340 General Rebuild Info- Cam Recommendations

Guys, ALL great responses, just what I was looking for....little bits of goodness.
The head info was new to me, I can check for casting numbers to confirm, but suspect that the 71 should have the bigger valves....BUTT, confirm confirm confirm!
Lifters: yah that is a crazy subject!!! I guess the idea of just tossing out the old and tossing in the new is sort of old hat now! SO, who's got a lifter crowning setup???? :)

The idea of cruising into this vs tossing stuff at it......that always makes sense and I try to preach the same things with guys that I know, including my son, who simply wants to toss stuff at a project rather than work a little bit...... The magazines also preach one thing at a time...vs change everything and then wonder why you lost 75 HP....(!)....or "now it runs like a dog...."!
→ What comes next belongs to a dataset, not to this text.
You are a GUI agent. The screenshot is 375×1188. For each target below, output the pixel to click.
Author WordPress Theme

CA Smog: THANKFULLY, that only kicks in at 1975. I have a 1974 vehicle that THANKFULLY does not reward me every two years with the "SMOG CHECK REQUIRED" notice in my renewal regs!!! Let the horses run!!!!
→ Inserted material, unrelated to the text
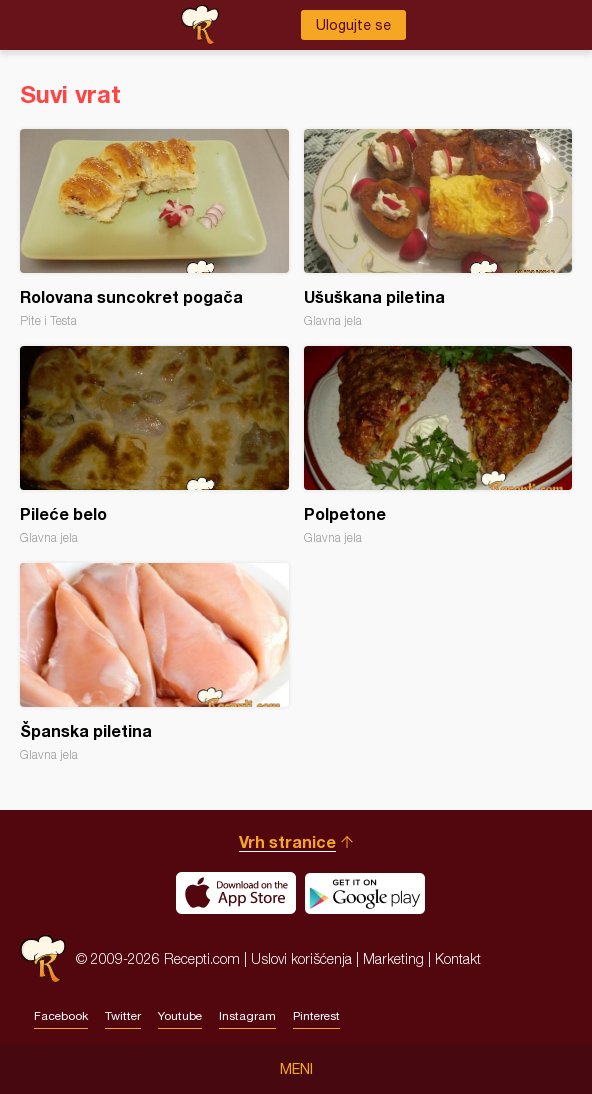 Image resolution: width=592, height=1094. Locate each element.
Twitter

The notes on the heads (x & j) and valves is great! I understand the need for headers at some point but depending on the actual design, they may not really contribute all that much to the street game....maybe 10-20HP or some more torque.....but below 5K rpm's they are fine! What I would do, which is what some of the sneaky Ford guys are doing, is using 351W exhaust manifolds which are port matched to ported exhaust ports AND either extrude honed to finish off the insides of the manifolds, or they are simply ported further into the manifold to allow for more flow! Ford SB's typically have a TINY exhaust port that begs for a roto-grinder to be applied! That and a better cam is much more fun! I always ran headers on my 351W but had to weld up the chassis once for ripping the power steering ram out of the frame due to header clearance, multiple exhaust leaks with long tube, short tube...didn't make a difference..... They all REALLY needed a "ball joint" at the header to pipes flange....but never quite go there before son grabbed the car from me....! But still a pain in the BUTT! Peeling paint.....burnt wires.....pffft pffft pffft again.....! Manifolds would be quiet!!!!
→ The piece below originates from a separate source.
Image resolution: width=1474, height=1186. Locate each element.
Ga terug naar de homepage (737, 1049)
IF and that is a BIG if.....I was gonna do anything based upon what I learned with my (fun driver!) 331, is basics. Goal of 300HP+ at rear wheels, which I think is doable with stock basic parts..just a bigger cam and port cleanups...but this is a what if.... Alloy heads, to allow up to a mechanical 10.5:1 CR, with nothing larger than a 2.02 intake 1.6 exhaust, RPM or Air Gap intake, 600-630 Vac Secondary carb (or original!), solid state ignition of some OEM sort (hate Mallory and MSD....seen too many buddies on side of road....) and a cam with no more than a .530 lift, pattern to match what guys have seen work..... 110 separation angle would have good vacuum and smooth idle, although I do not have a brake booster on the car with front discs........ (Not sure how these came to be as they are not on the build tag....) and it is a manual trans car so "could" push that number down to 108 and not feel to bad about it.

I've enjoyed watching "some" episodes of Engine Masters when basics are put to the test..... Engines are simply an air pump and no matter the OEM version, they all answer to the same laws of physics! HP engine building class drilled that into me!!! Take one if you can get it at a local JC etc! Good basic info!

Cheers and thanks again! Much to digest and go check out! Now to get that danged messed up clutch out.......!!!! Priorities priorities......too many ground squirrels, gophers, and trees......ugh!